┏━━

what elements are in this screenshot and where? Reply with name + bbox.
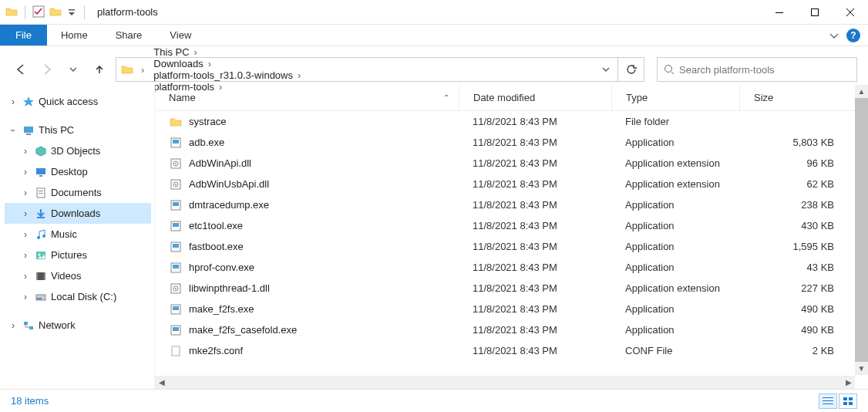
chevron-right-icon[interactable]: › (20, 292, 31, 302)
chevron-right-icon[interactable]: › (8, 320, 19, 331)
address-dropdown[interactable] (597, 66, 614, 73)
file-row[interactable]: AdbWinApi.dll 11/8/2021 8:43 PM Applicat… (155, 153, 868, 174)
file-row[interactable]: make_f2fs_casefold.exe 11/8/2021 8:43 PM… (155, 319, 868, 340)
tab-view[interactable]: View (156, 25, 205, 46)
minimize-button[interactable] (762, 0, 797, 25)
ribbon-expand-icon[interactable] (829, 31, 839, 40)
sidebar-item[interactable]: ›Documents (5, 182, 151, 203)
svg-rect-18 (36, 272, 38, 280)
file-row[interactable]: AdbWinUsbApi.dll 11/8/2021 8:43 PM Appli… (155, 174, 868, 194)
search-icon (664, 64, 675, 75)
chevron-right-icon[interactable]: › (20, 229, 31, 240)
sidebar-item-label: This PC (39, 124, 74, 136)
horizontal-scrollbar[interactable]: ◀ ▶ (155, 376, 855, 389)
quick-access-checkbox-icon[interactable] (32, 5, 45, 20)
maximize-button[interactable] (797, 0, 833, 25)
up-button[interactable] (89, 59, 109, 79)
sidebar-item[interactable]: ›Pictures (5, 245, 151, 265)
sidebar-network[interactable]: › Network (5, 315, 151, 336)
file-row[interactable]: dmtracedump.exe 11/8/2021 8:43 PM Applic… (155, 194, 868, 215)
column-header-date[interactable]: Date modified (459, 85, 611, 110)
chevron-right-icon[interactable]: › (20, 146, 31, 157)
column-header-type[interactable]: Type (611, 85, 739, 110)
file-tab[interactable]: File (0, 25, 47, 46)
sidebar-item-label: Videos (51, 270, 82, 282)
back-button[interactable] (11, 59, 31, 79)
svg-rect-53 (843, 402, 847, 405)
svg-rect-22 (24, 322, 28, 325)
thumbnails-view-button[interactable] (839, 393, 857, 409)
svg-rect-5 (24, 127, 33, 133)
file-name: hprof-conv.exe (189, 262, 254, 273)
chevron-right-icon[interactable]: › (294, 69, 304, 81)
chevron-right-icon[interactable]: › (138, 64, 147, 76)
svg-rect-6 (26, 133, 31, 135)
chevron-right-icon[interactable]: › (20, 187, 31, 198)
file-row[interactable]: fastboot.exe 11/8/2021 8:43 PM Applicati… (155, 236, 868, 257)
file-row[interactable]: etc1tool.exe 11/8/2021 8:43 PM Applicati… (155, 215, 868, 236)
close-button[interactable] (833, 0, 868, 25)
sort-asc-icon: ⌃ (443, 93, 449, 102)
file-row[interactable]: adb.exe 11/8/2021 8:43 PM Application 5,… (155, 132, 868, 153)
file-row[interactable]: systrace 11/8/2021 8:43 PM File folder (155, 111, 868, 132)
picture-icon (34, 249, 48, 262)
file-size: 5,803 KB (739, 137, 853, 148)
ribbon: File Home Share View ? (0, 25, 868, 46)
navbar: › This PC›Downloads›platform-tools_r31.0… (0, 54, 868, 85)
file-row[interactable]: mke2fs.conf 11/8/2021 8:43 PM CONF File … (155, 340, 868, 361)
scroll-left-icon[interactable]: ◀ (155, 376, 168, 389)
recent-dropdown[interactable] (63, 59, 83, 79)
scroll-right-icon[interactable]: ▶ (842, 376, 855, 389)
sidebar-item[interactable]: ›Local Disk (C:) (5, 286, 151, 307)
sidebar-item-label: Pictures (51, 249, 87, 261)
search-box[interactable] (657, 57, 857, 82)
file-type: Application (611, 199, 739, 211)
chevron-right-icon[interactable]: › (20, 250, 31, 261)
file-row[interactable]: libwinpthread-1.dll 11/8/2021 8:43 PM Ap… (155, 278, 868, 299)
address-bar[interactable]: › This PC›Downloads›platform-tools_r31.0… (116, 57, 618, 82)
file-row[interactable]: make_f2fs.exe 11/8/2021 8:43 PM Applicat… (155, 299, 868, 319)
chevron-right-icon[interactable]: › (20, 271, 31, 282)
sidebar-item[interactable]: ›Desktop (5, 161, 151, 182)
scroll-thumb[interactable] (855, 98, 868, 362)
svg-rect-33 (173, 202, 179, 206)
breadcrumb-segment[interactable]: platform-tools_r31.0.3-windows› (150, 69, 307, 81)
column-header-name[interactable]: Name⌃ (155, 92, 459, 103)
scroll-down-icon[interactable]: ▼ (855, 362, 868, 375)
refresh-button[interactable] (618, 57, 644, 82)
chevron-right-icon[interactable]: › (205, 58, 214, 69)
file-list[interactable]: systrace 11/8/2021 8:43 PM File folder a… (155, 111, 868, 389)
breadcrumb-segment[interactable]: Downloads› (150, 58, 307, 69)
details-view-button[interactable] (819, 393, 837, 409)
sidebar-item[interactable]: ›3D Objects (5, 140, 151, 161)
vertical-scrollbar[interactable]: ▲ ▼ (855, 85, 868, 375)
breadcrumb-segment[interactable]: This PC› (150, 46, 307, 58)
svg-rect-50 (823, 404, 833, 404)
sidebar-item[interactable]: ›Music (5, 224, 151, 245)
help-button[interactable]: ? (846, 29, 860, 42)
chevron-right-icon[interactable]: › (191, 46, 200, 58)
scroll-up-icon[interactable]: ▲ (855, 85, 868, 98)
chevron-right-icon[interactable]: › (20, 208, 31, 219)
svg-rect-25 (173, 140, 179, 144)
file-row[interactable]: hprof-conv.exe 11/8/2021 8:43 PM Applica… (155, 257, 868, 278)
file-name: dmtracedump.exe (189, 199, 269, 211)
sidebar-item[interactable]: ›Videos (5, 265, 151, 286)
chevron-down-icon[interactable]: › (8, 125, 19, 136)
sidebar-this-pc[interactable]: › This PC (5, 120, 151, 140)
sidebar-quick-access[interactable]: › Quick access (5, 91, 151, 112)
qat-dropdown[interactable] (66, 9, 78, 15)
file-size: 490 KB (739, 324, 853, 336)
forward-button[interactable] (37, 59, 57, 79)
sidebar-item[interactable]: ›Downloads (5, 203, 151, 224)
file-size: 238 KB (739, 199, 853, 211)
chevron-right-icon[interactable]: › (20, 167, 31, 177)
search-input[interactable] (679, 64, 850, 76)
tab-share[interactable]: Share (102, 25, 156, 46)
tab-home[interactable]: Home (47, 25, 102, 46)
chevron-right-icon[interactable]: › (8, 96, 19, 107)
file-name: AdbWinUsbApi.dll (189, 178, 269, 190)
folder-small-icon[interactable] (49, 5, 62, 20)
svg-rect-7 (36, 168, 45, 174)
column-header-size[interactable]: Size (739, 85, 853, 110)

┗━━

WHAT THE TASK ASKS =
Isolate each line of the listing above that includes "ribbon". Copy it.

RESULT =
ribbon-expand-icon[interactable] (829, 31, 839, 40)
ribbon: File Home Share View ? (0, 25, 868, 46)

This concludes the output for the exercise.